Thursday, 3 April 2008

Understanding the mosque

A trip to Istanbul has made me think about the characteristics of the mosque as an architectural form. It's interesting to follow the way Hagia Sophia influenced the mosques in Istanbul - and the many ways in which its invitations were refused by Islamic architects.

First, obviously, the idea of a huge domed space was influential. But this was already present in Seljuk architecture a long time before the Turks became acquainted with the heritage of Constantinople. None the less, there's some evidence that architects such as Mimar Sinan, looking at Hagia Sophia, learned new engineering techniques - specifically, buttressing using exedrae (semidomes) to counter the thrust, the use of turrets to buttress the dome, and the creation of series of cupolas falling away from the main dome which creates the distinctive Ottoman profile - very different from the simple skyline of earlier mosques.

The idea of the dome as representing heaven is common to both the Greek and the Islamic architecture, too.

But now what differs very substantially is the feeling for space. Hagia Sofia is divided up into different zones, only half visible from each other. There's a narthex, an exonarthex, a gallery, whole areas in the corners which seem hidden in some exclusive penumbra, which have no visibility of the central dome. There's even a huge carved marble screen in the south gallery to divide off the Synod's meeting area - and the fact that it is carved in the shape of two fake doors makes it nature as an instrument of closure unmistakable. This is a building made to exclude, to divide, to separate.

By comparison the mosque is a zone of inclusion, with the single exception of the women's gallery. Even when the sultans began to divide themselves off from the remainder of the worshippers, the main architectural feature was the external ramp leading to the sultan's gallery -  inside the mosque the sultan's loge is often discreet and hardly visible, except in the magnificence of its decoration. Most mosques appear to strive for unbroken space - the arcades that screen off the aisles of Hagia Sophia almost never appear.

There's another interesting thing about the mosque. It pretty much has to be square. (There is one oval one, apparently, out near Yedikule, and it's a very late baroque mosque. Also, a private mosque - not founded by a sultan and so perhaps less exposed to objections from the Ulema.) That of course gives the architects all kinds of problems in sticking a dome on top. But it also means that creating a baroque style is difficult, because you have to have a square, which is an anti-baroque, classical form.

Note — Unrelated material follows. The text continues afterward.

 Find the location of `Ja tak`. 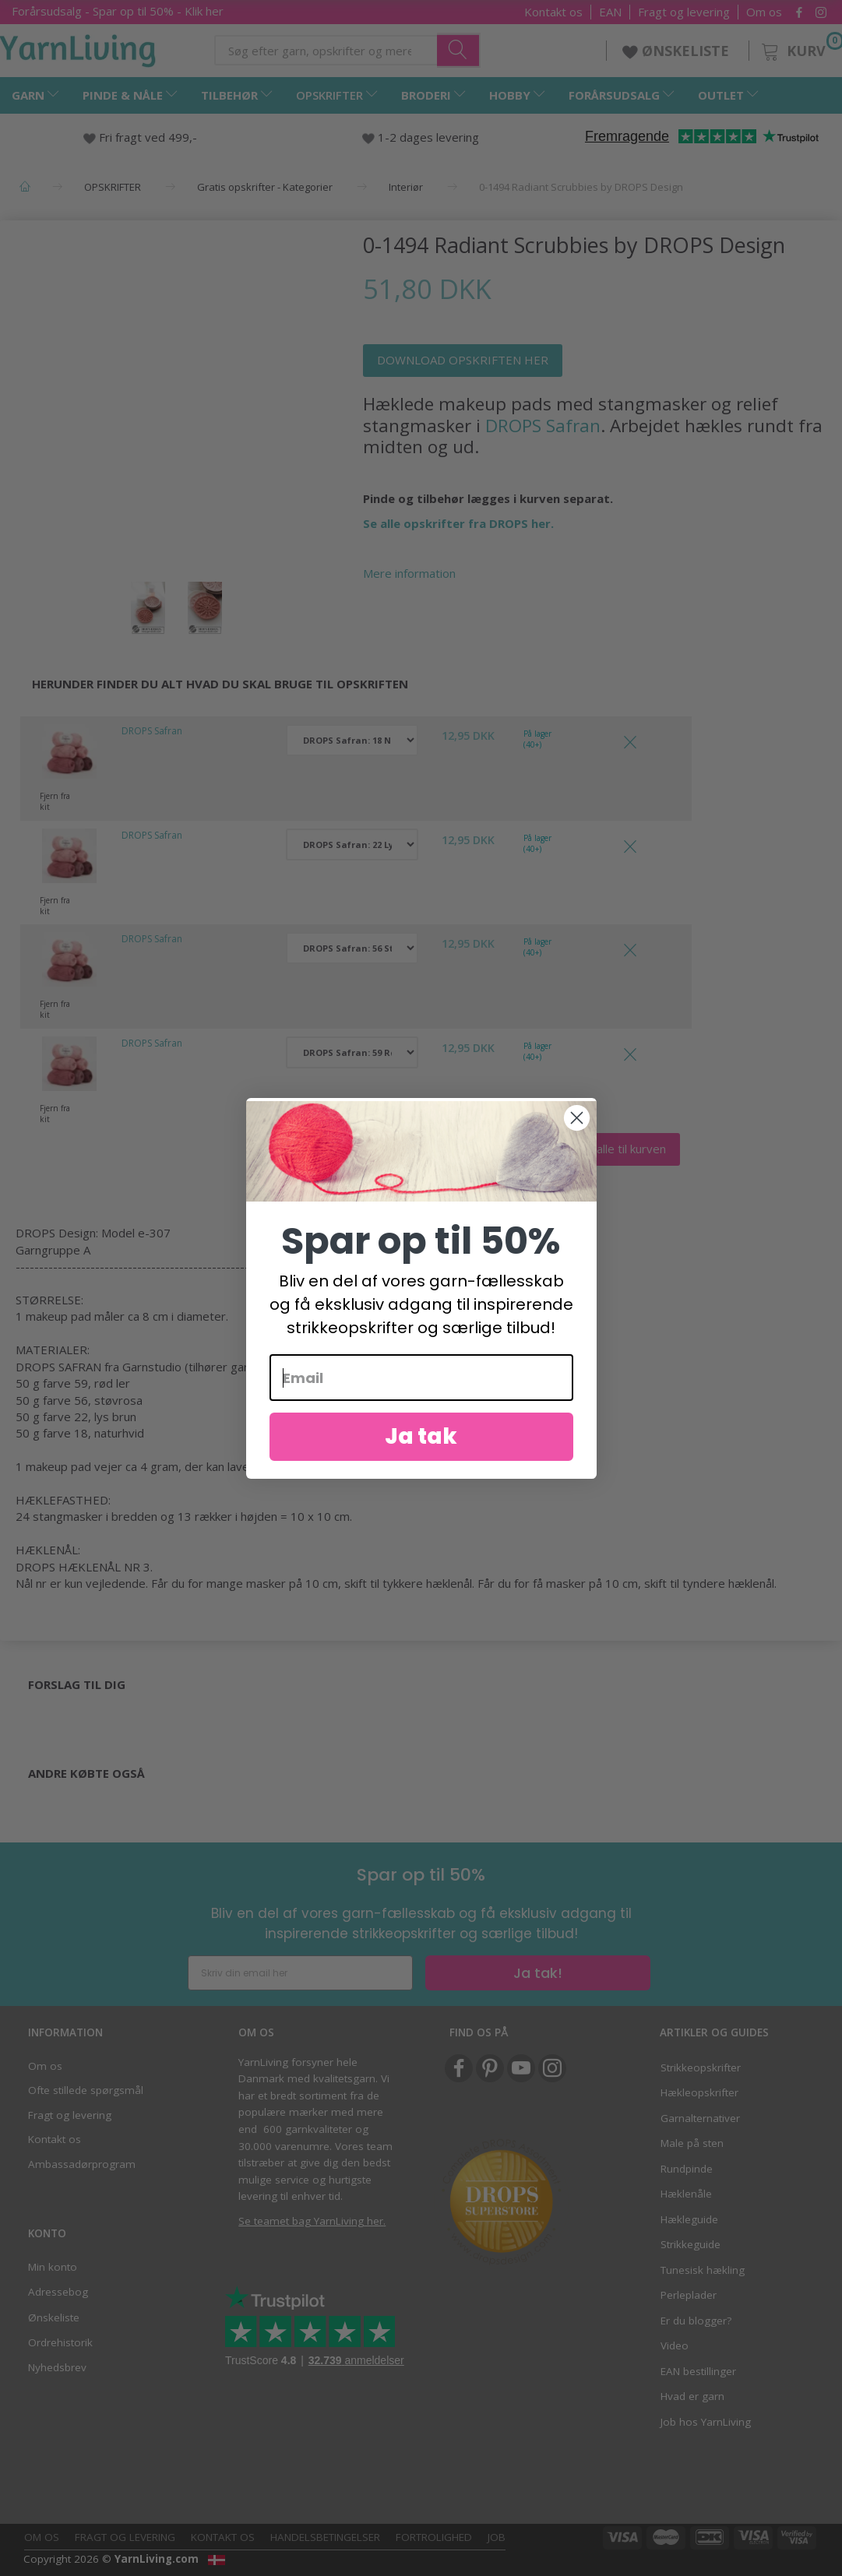 Ja tak is located at coordinates (421, 1462).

Architects got round this in different ways. At Nurosmaniye mosque near the Grand Bazaar, the architect created a horseshoe shaped courtyard. In other mosques, the galleries are used to create a feeling of dynamism within the square. But the real successes of baroque form aren't the mosques - they're the lovely fountains and 'sebils' (waterhouses from which refreshments are served) often placed on the corner of the mosque precinct. Here, the round form let architects play with concave and convex forms - the grilles of the windows, the overhanging eaves of the roof. One of the nicest shadirvans (ablution fountains) is that in the courtyard of Hagia Sophia - and I bet of the thousands of people who visit every day, barely any of them give it a glance. It's lovely, and the delicate grilles are as good as anything in the church.

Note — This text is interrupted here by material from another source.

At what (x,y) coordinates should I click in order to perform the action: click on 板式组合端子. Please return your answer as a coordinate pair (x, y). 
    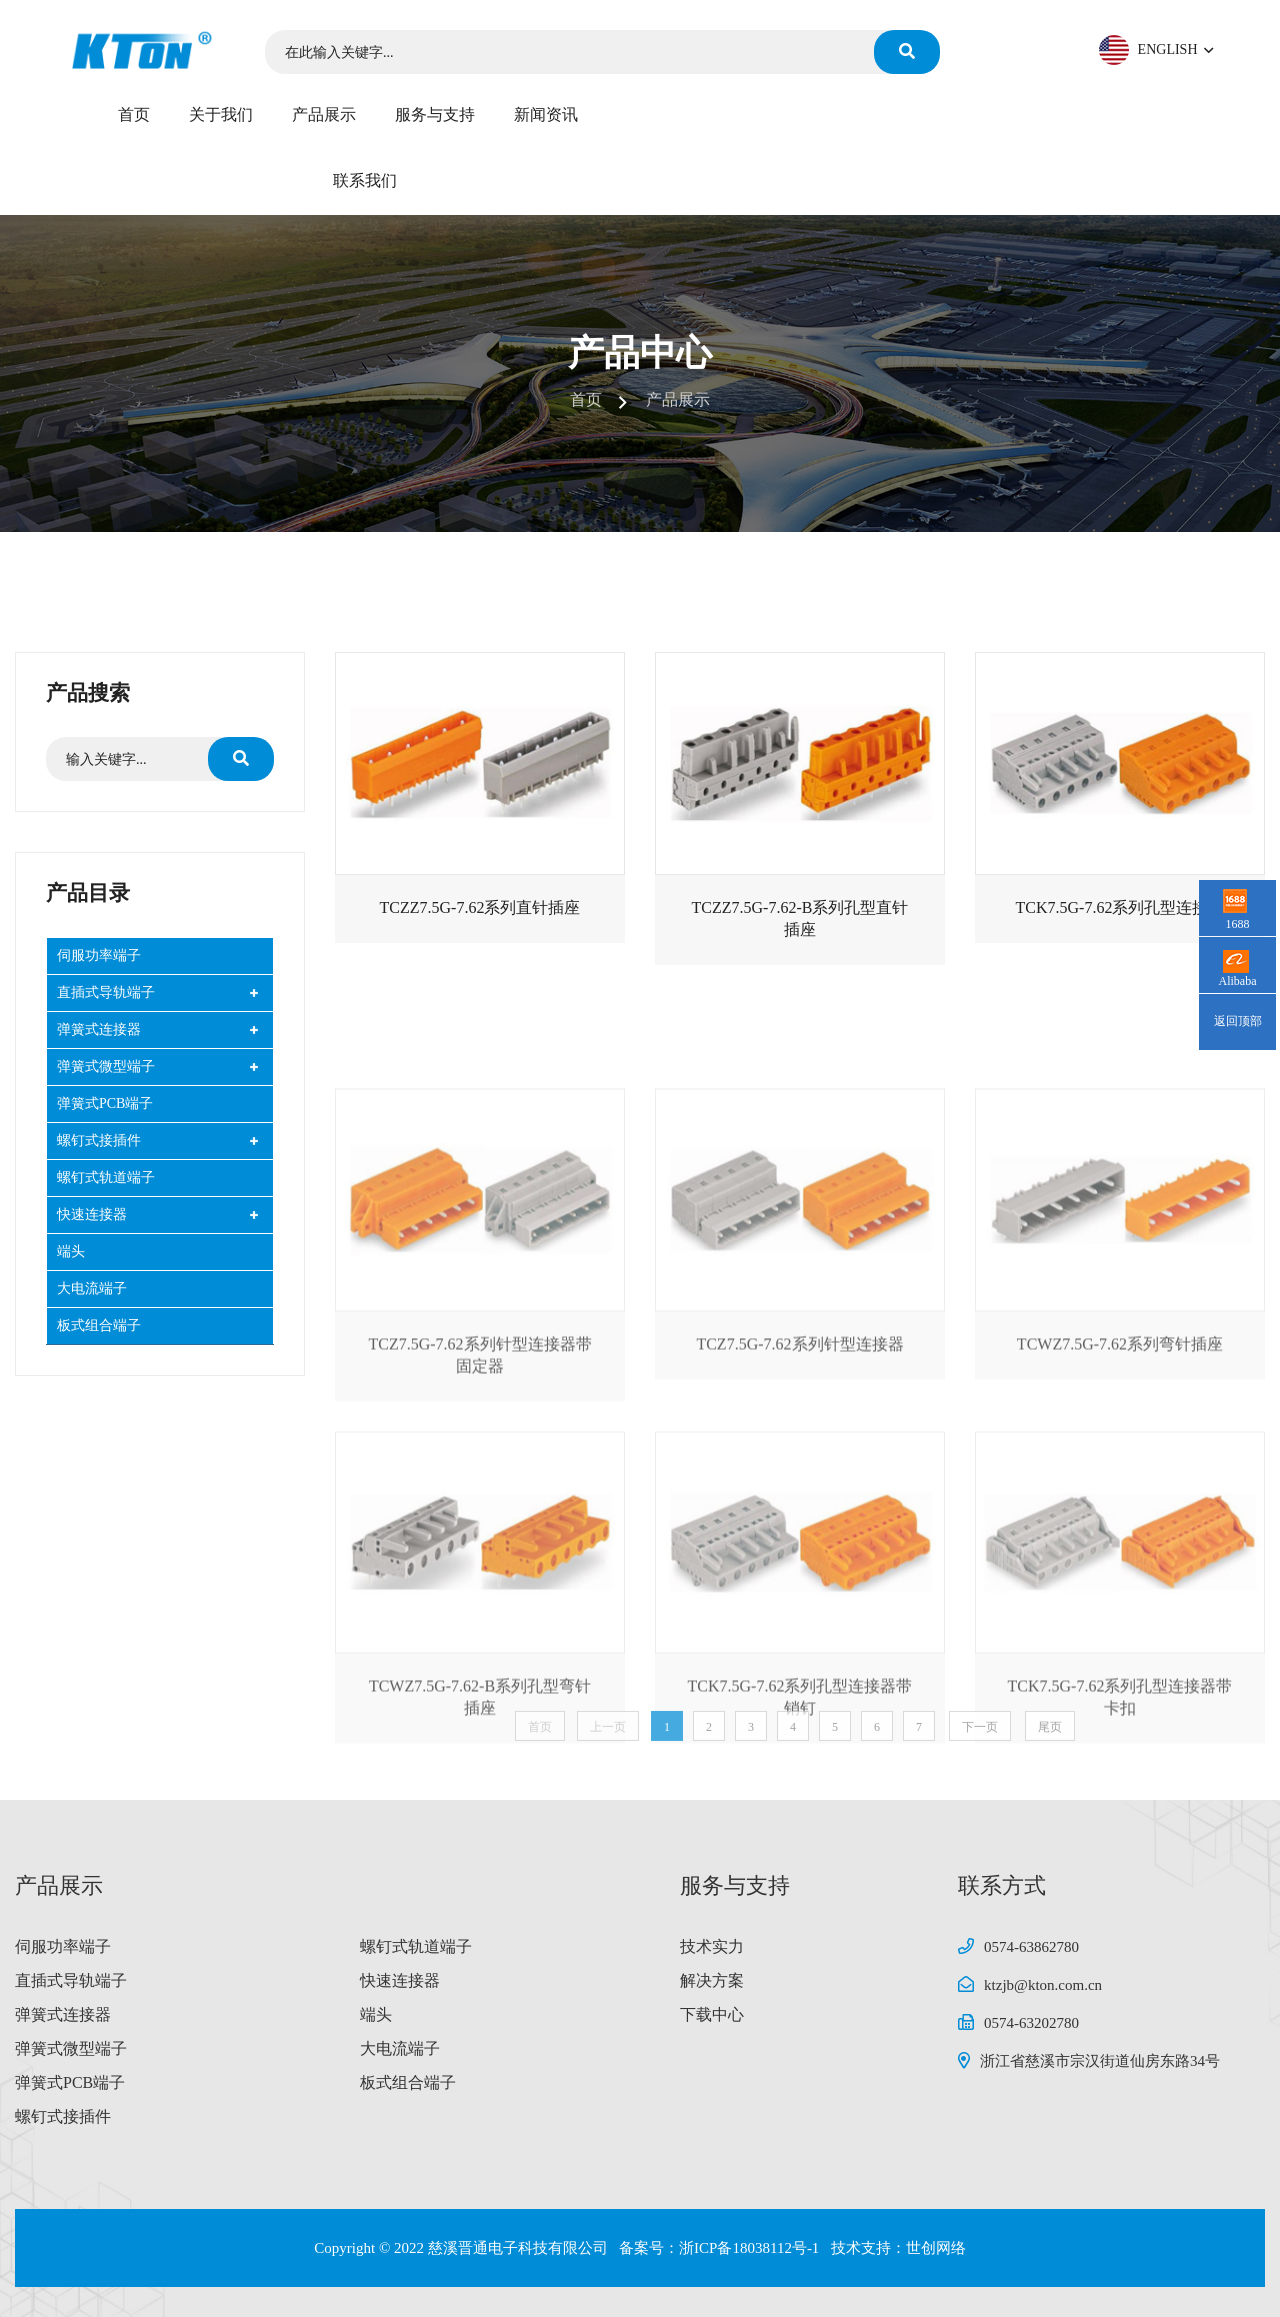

And that brings me to the last thing I learned about the Ottoman mosque.  You can't see a mosque as just a mosque, because in almost all cases it's the centre of a complex ecosystem a little like the English cathedral close. Suleimaniye for instance was built within a fine precinct wall, with areas both sides where caravans could spend the night with their camels and tents; there's a graveyard with the mausoleums of Suleiman the Magnificent and Haseki Hurrem, better known as Roxelana, his wife; outside the precinct wall are a row of shops (arasta) designed to pay rent to the mosque, so the development was self funding; there are four separate medrese (schools), a sibyan mekteb or primary school, a hamam (bath), a doctorate school of law, a cistern, a hospital, a kitchen (now a restaurant) and a hospice where travellers were entitled to spend three nights free. Even the houses of the professors at two of the medrese have been included as part of the package.

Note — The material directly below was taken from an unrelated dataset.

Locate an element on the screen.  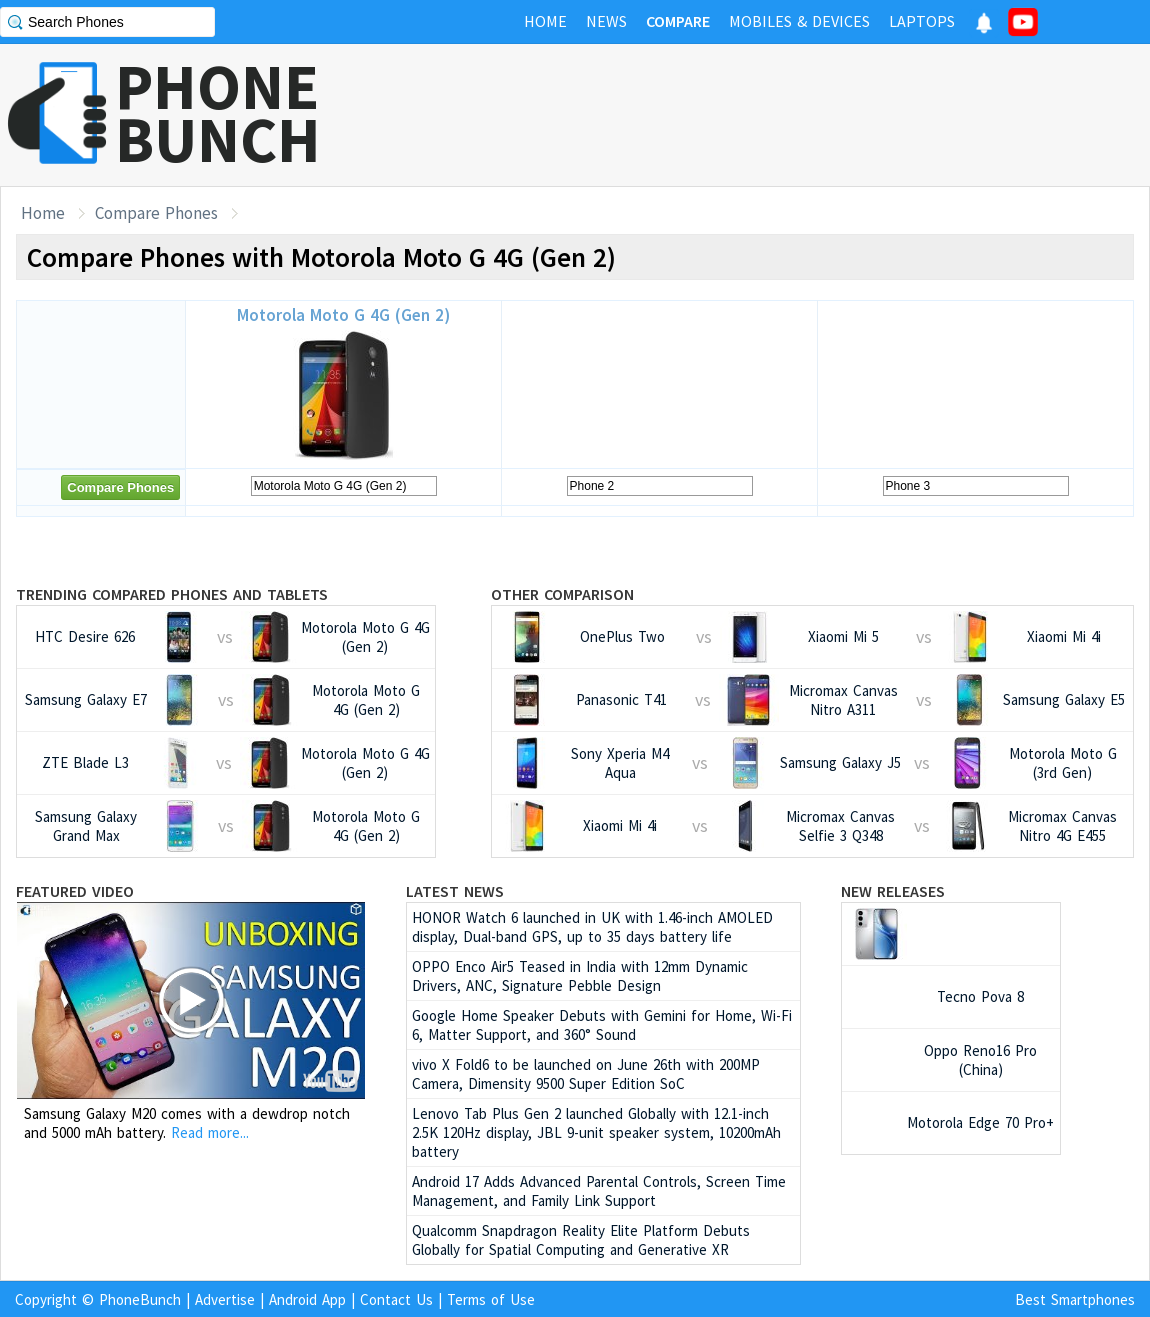 vivo X Fold6 to be launched on June 26th with 200MP Camera, Dimensity 9500 Super Edition SoC is located at coordinates (586, 1074).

This is the biggest and best planned unit in Istanbul, but even small mosques like Rustempasha Cami are at the heart of a little community. Here, the mosque is built up above a vaulted basement, with shops in it - you take a little twisting stair up between two shops to arrive suddenly in the light, open portico in front of the mosque. To both sides of the mosque, trading hans were built, and the little shadirvan has been tucked away on one side, below. And of course there's the minaret.

Minarets, by the way, were one of the ways of indicating the status of a mosque. A regular mosque had one; foundations by members of the ruling family were entitled to two; some sultans' mosques have four (like Suleimaniye); and Sultanahmet, daringly, has six.